Wilson has clearly shown loyalty to the program: He's the fourth longest-tenured assistant (only Phil Parker, KOK, Lester Erb, and Reese Morgan have been here longer), he's been here long enough to understand and adopt the Norm Parker defensive philosophy, he's earned the trust and respect of both Parker and Ferentz, and he's capably handled every task given him.

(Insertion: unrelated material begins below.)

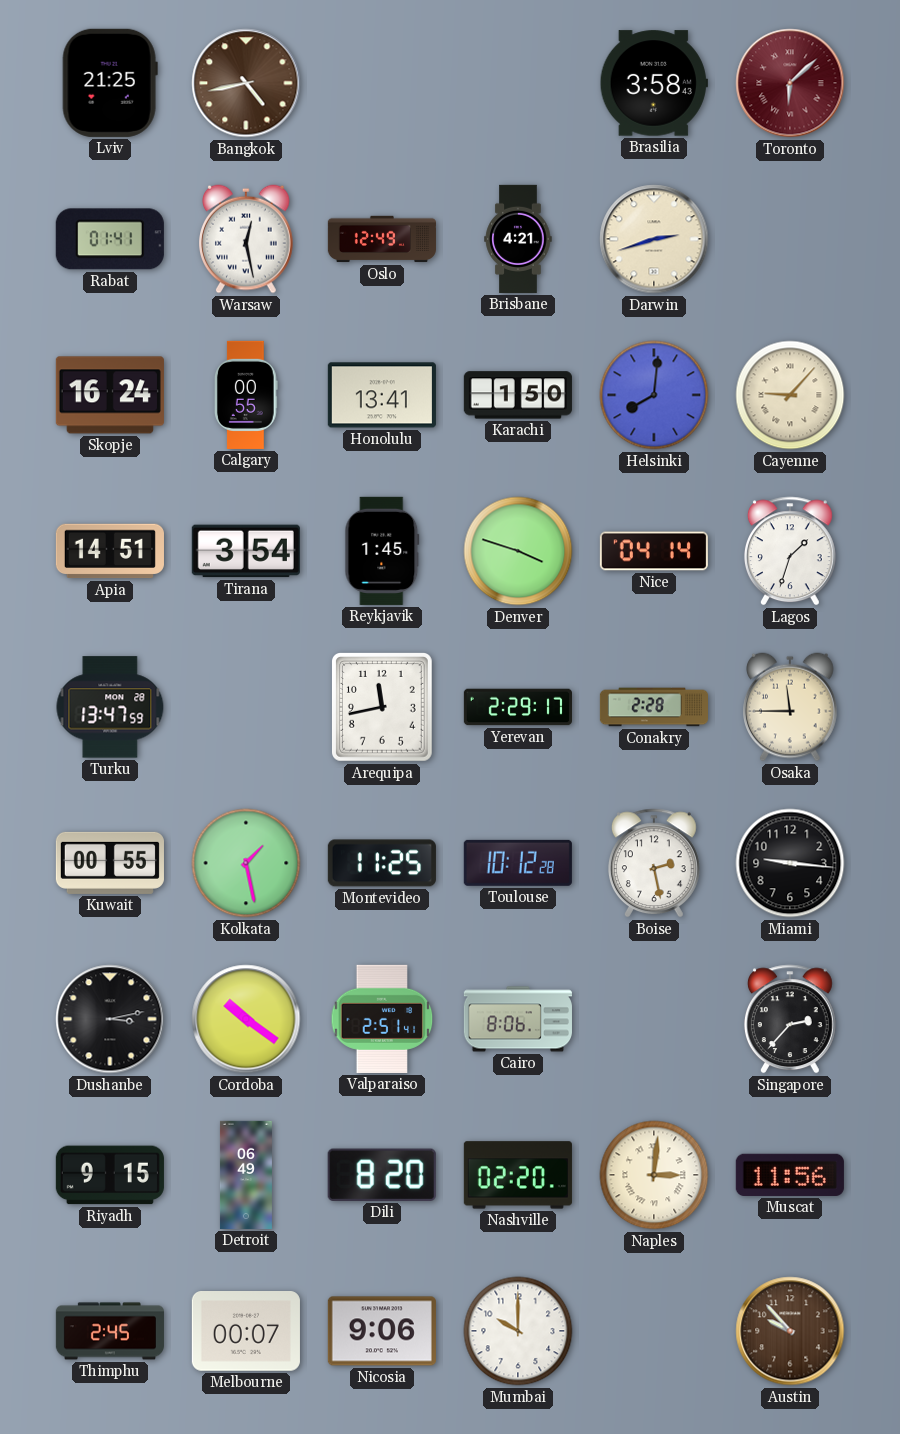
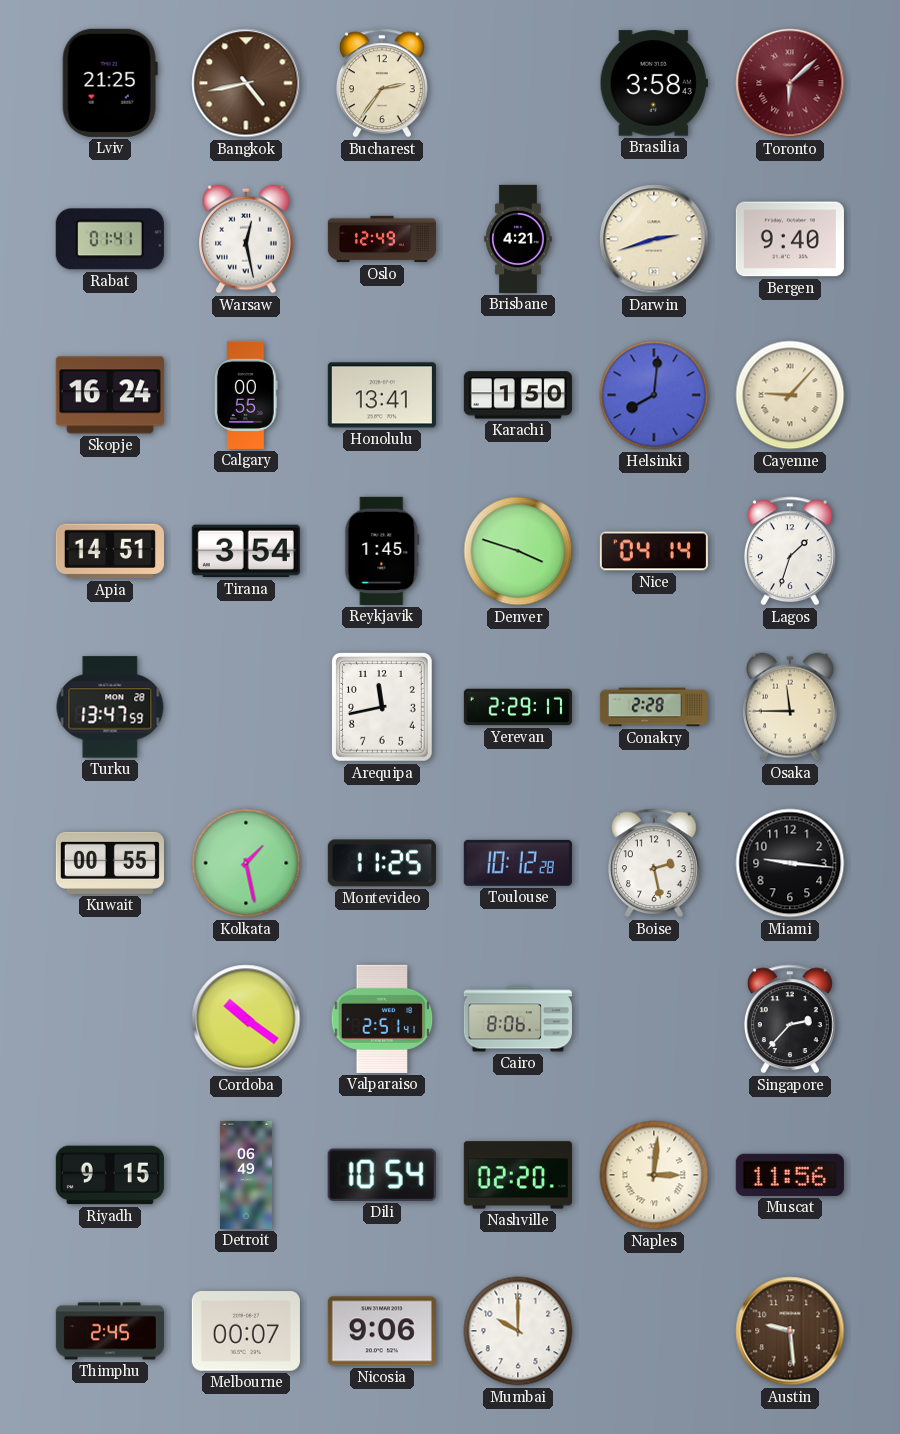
Bucharest: none -> 2:36
Bergen: none -> 9:40
Dushanbe: 3:13 -> none
Dili: 8:20 -> 10:54
Austin: 9:53 -> 9:29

He's also a beast of a recruiter. Recently, Wilson has been acting as Iowa's intermediary and primary recruiter in the D.C. area, hauling in Marcus Coker, Darian Cooper, Nico Law, and a handful of other recruits in the last two years (and keeping Iowa in the running for top-rated offensive lineman Cyrus Kouandjio until the very end). Last year, Wilson was named one of the ten best recruiters in the nation by Rivals. Prior to his foray into the District, Wilson was Iowa's primary recruiter in New Jersey, hauling in the likes of Shonn Greene, Albert Young, Jeremiha Hunter, Mike Daniels, and Nolan MacMillan.

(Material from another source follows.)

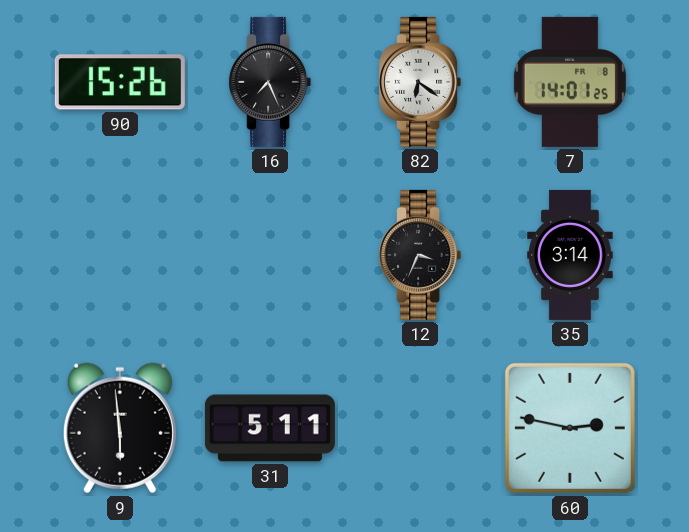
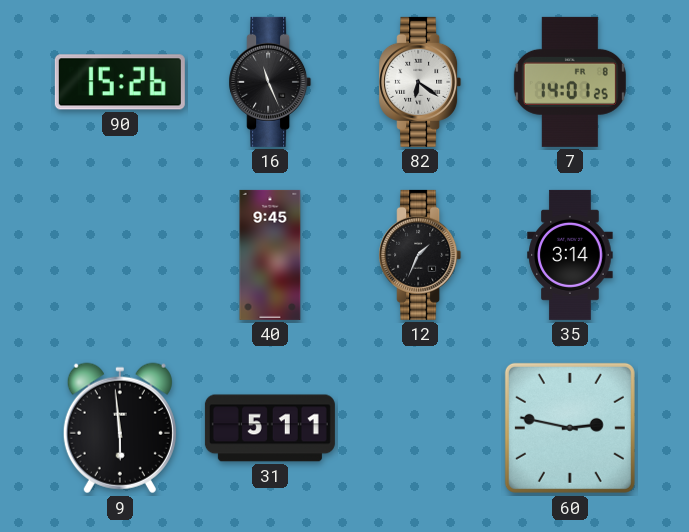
16: 7:26 -> 11:26
40: none -> 9:45
12: 3:34 -> 1:34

The problem is that all of Wilson's positives -- stability, loyalty, recruiting acumen, experience, raw coaching talent -- are the same positives that come with Phil Parker. How do you give the job to an nine-year assistant based on his loyalty to the program when a twelve-year assistant would be left out? How do you promote an assistant to maintain the previous coordinator's system when the other guy has, quite literally, been playing and coaching in that system since he was eighteen years old? How do you promote the clear talent of the staff when it's Parker (and now Kaczynski) who are being rumored for other jobs over him? And, as much as he's about philosophical stability, Ferentz has clearly shown he will scratch where it itches in recruiting; where Wilson was the star of 2011, Lester Erb has delivered from Illinois in 2012, to say nothing of the fact that Phil Parker is as solid a recruiter as Iowa has.

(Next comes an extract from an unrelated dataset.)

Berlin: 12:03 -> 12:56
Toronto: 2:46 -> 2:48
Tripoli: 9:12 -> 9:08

It brings us back to the position of importance: Linebackers. It's unlikely (though not necessarily out of the question) that Phil Parker, a lifetime defensive backs coach, would assume responsibility for coaching inside linebackers upon his ascendancy to the throne. It's also a given that the middle linebacker will be the defense's in-huddle leader (even true freshman James Morris, pushed into duty at MLB during LINEBACKERPOCALYPSE, called plays), and that Ferentz wants a seamless connection between his coordinator and his signalcaller. If that's the goal, Darrell Wilson is probably your guy. Whether that's enough to move him ahead of the candidate who matches or bests him on all other relevant criteria is doubtful at best.